Baxter International's Phase 3 clinical trial of immunoglobulin (IG) did not meet its co-primary endpoints of reducing cognitive decline and preserving functional abilities in patients with mild to moderate Alzheimer's disease.

The Gammaglobulin Alzheimer's Partnership (GAP) study was a randomized, double-blind, placebo-controlled, multi-center trial conducted to study the safety and effectiveness of Baxter's IG for the treatment of signs and symptoms associated with Alzheimer's disease. 

Patients with mild-moderate Alzheimer's disease (N=390) were randomized to receive Baxter's IG treatment at either the 200mg/kg or 400mg/kg dose every two weeks for 18 months, or placebo. All patients were required to continue taking their approved treatment medications to manage Alzheimer's disease symptoms.

After 18 months of treatment, patients taking either the 200mg/kg or 400mg/kg dose did not demonstrate a statistically significant difference in the rate of cognitive decline compared to placebo (mean 7.4 in the 400 mg/kg group, 8.9 in the 200 mg/kg group, and 8.4 in the placebo group). The results also did not show a statistically significant change in functional ability compared to placebo (mean -11.4 in the 400 mg/kg group, -12.4 in the 200 mg/kg group, and -11.4 in the placebo group).

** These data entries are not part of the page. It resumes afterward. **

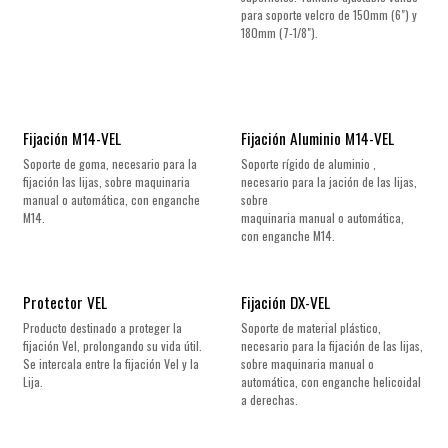
para soporte velcro de 150mm (6") y
180mm (7-1/8").
Fijación M14-VEL
Fijación Aluminio M14-VEL
Soporte de goma, necesario para la
Soporte rígido de aluminio ,
fijación las lijas, sobre maquinaria
necesario para la jación de las lijas,
manual o automática, con enganche
sobre
M14.
maquinaria manual o automática,
con enganche M14.
Protector VEL
Fijación DX-VEL
Producto destinado a proteger la
Soporte de material plástico,
fijación Vel, prolongando su vida útil.
necesario para la fijación de las lijas,
Se intercala entre la fijación Vel y la
sobre maquinaria manual o
Lija.
automática, con enganche helicoidal
a derechas.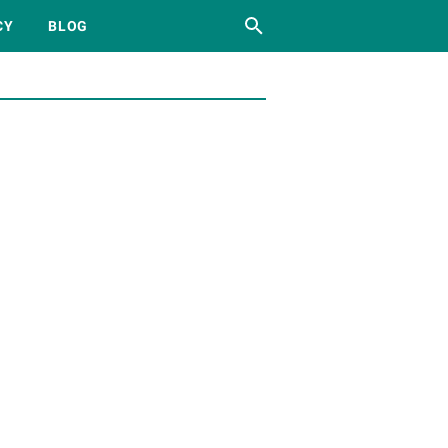
CY
BLOG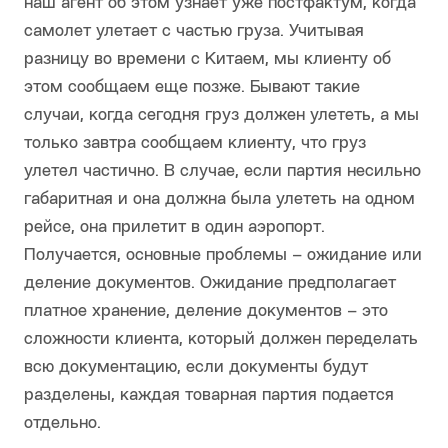
наш агент об этом узнает уже постфактум, когда
самолет улетает с частью груза. Учитывая
разницу во времени с Китаем, мы клиенту об
этом сообщаем еще позже. Бывают такие
случаи, когда сегодня груз должен улететь, а мы
только завтра сообщаем клиенту, что груз
улетел частично. В случае, если партия несильно
габаритная и она должна была улететь на одном
рейсе, она прилетит в один аэропорт.
Получается, основные проблемы – ожидание или
деление документов. Ожидание предполагает
платное хранение, деление документов – это
сложности клиента, который должен переделать
всю документацию, если документы будут
разделены, каждая товарная партия подается
отдельно.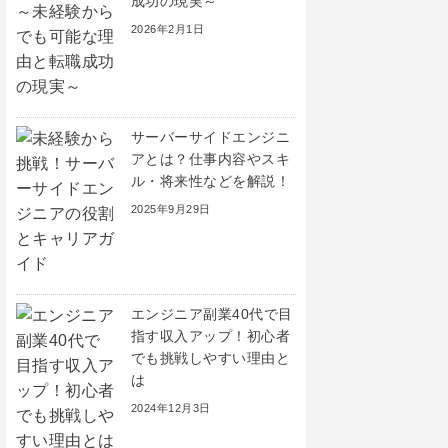
成功の現実～
2026年2月1日
サーバーサイドエンジニ
アとは？仕事内容やスキ
ル・将来性などを解説！
2025年9月29日
エンジニア副業40代で目
指す収入アップ！初心者
でも挑戦しやすい理由と
は
2024年12月3日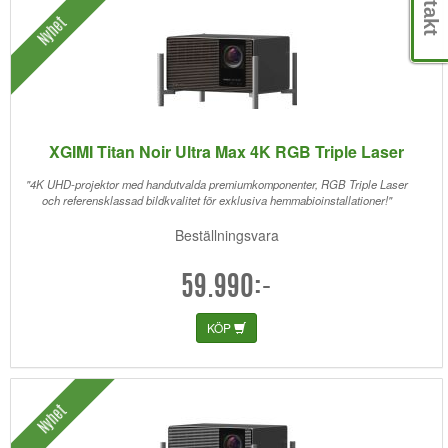
Nyhet
XGIMI Titan Noir Ultra Max 4K RGB Triple Laser
"4K UHD-projektor med handutvalda premiumkomponenter, RGB Triple Laser
och referensklassad bildkvalitet för exklusiva hemmabioinstallationer!"
Beställningsvara
59.990:-
KÖP
Nyhet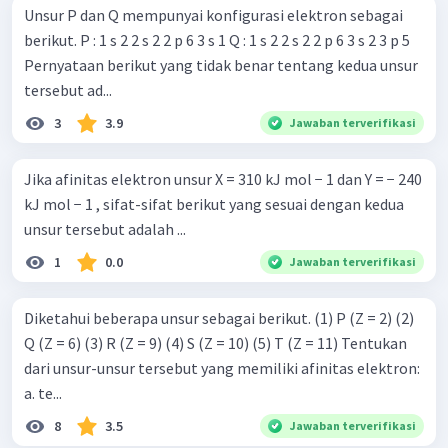
Unsur P dan Q mempunyai konfigurasi elektron sebagai
berikut. P : 1 s 2 2 s 2 2 p 6 3 s 1 Q : 1 s 2 2 s 2 2 p 6 3 s 2 3 p 5
Pernyataan berikut yang tidak benar tentang kedua unsur
tersebut ad...
3
3.9
Jawaban terverifikasi
Jika afinitas elektron unsur X = 310 kJ mol − 1 dan Y = − 240
kJ mol − 1 , sifat-sifat berikut yang sesuai dengan kedua
unsur tersebut adalah ...
1
0.0
Jawaban terverifikasi
Diketahui beberapa unsur sebagai berikut. (1) P (Z = 2) (2)
Q (Z = 6) (3) R (Z = 9) (4) S (Z = 10) (5) T (Z = 11) Tentukan
dari unsur-unsur tersebut yang memiliki afinitas elektron:
a. te...
8
3.5
Jawaban terverifikasi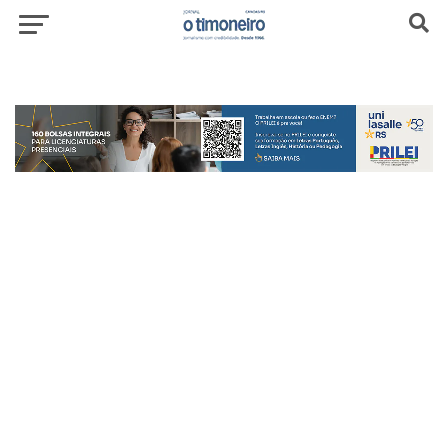
header-top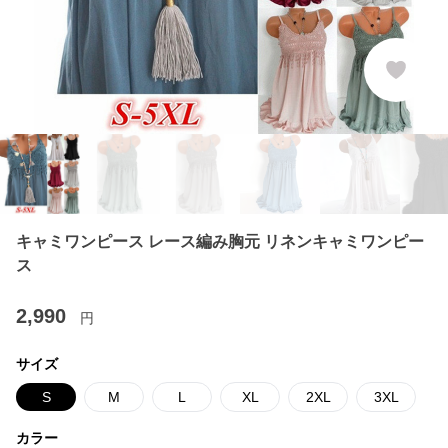
キャミワンピース レース編み胸元 リネンキャミワンピー
ス
2,990
円
サイズ
S
M
L
XL
2XL
3XL
カラー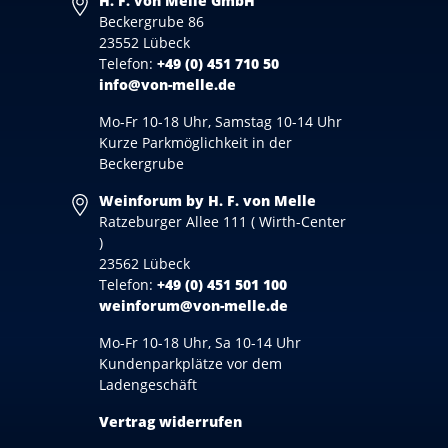
H. F. von Melle GmbH
Beckergrube 86
23552 Lübeck
Telefon:
+49 (0) 451 710 50
info@von-melle.de
Mo-Fr 10-18 Uhr, Samstag 10-14 Uhr
Kurze Parkmöglichkeit in der
Beckergrube
Weinforum by H. F. von Melle
Ratzeburger Allee 111 ( Wirth-Center
)
23562 Lübeck
Telefon:
+49 (0) 451 501 100
weinforum@von-melle.de
Mo-Fr 10-18 Uhr, Sa 10-14 Uhr
Kundenparkplätze vor dem
Ladengeschäft
Vertrag widerrufen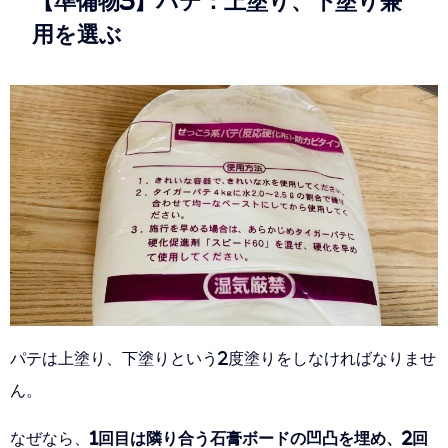
【準備物3】パテ：上塗り、下塗り兼
用を選ぶ
パテは上塗り、下塗りという2度塗りをしなければなりませ
ん。
なぜなら、
1回目は隣り合う石膏ボードの凹凸を埋め、2回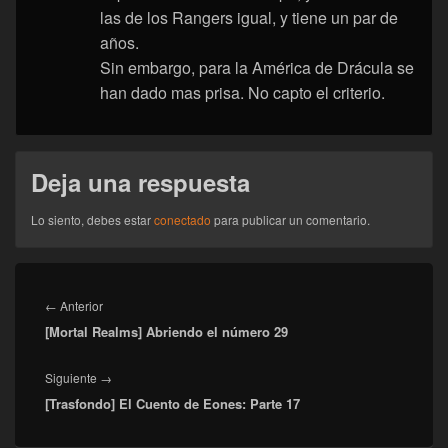
las de los Rangers igual, y tiene un par de
años.
Sin embargo, para la América de Drácula se
han dado mas prisa. No capto el criterio.
Deja una respuesta
Lo siento, debes estar
conectado
para publicar un comentario.
Navegación
de
Entrada
←
Anterior
entradas
[Mortal Realms] Abriendo el número 29
anterior:
Entrada
Siguiente
→
[Trasfondo] El Cuento de Eones: Parte 17
siguiente: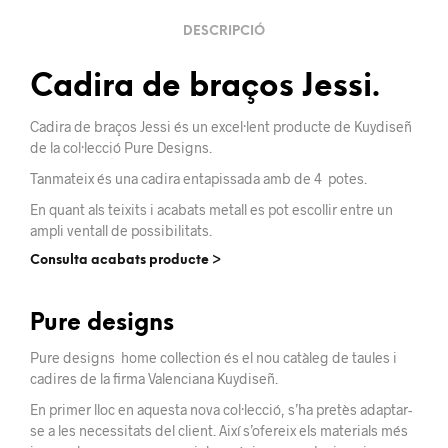
DESCRIPCIÓ
Cadira de braços Jessi.
Cadira de braços Jessi és un excel·lent producte de Kuydiseñ
de la col·lecció Pure Designs.
Tanmateix és una cadira entapissada amb de 4 potes.
En quant als teixits i acabats metall es pot escollir entre un
ampli ventall de possibilitats.
Consulta acabats producte >
Pure designs
Pure designs home collection és el nou catàleg de taules i
cadires de la firma Valenciana Kuydiseñ.
En primer lloc en aquesta nova col·lecció, s’ha
pretès
adaptar-
se a
les necessitats del client. Així s’ofereix els materials més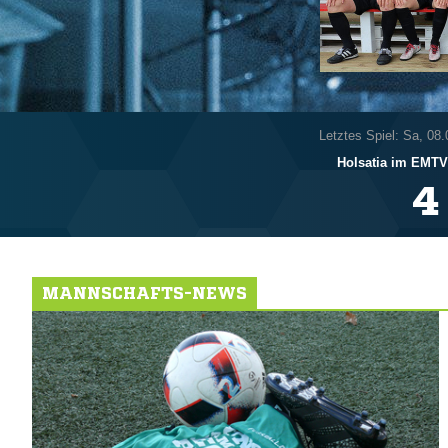
Letztes Spiel: Sa, 08
Holsatia im EMTV 

MANNSCHAFTS-NEWS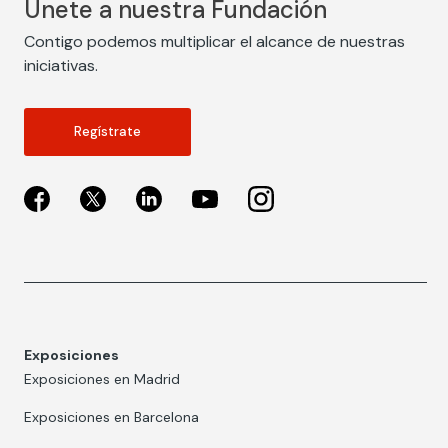
Únete a nuestra Fundación
Contigo podemos multiplicar el alcance de nuestras
iniciativas.
Regístrate
Exposiciones
Exposiciones en Madrid
Exposiciones en Barcelona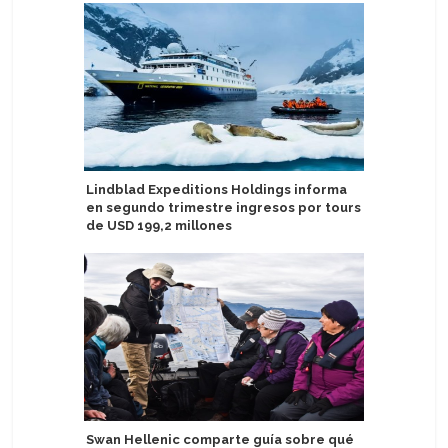
Lindblad Expeditions Holdings informa
Azamara 
en segundo trimestre ingresos por tours
Azamara
de USD 199,2 millones
Eximen a
Swan Hellenic comparte guía sobre qué
por dere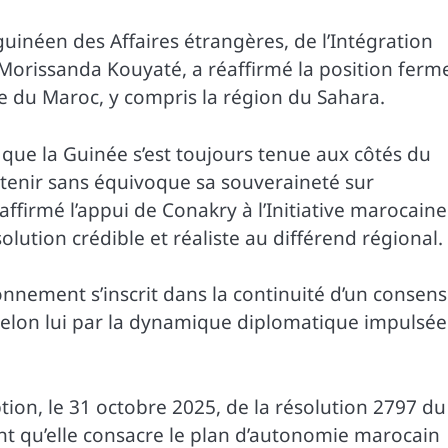
guinéen des Affaires étrangères, de l’Intégration
, Morissanda Kouyaté, a réaffirmé la position ferm
ale du Maroc, y compris la région du Sahara.
que la Guinée s’est toujours tenue aux côtés du
tenir sans équivoque sa souveraineté sur
affirmé l’appui de Conakry à l’Initiative marocaine
lution crédible et réaliste au différend régional.
nnement s’inscrit dans la continuité d’un consen
 selon lui par la dynamique diplomatique impulsée
ption, le 31 octobre 2025, de la résolution 2797 du
nt qu’elle consacre le plan d’autonomie marocain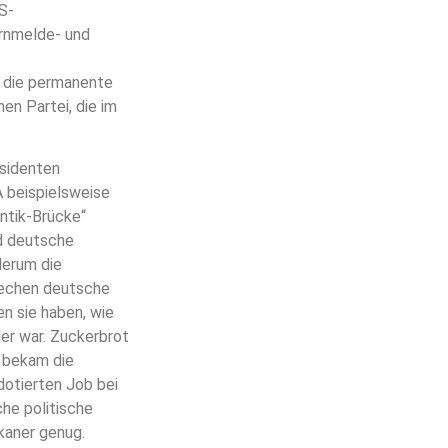
US-
ernmelde- und
t die permanente
en Partei, die im
äsidenten
A beispielsweise
ntik-Brücke“
d deutsche
derum die
rechen deutsche
en sie haben, wie
er war. Zuckerbrot
t bekam die
dotierten Job bei
he politische
kaner genug.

The study was not powered to demonstrate statistical significance among sub-groups. In the pre-specified sub-group analysis, the 400mg/kg treatment arm showed a positive, numerical difference in change from baseline vs. placebo in cognition. In moderate patients and carriers of the ApoE4 genetic marker, differences ranged between 16% and 29%.

Baxter has suspended current studies of IG in mild-moderate Alzheimer's disease.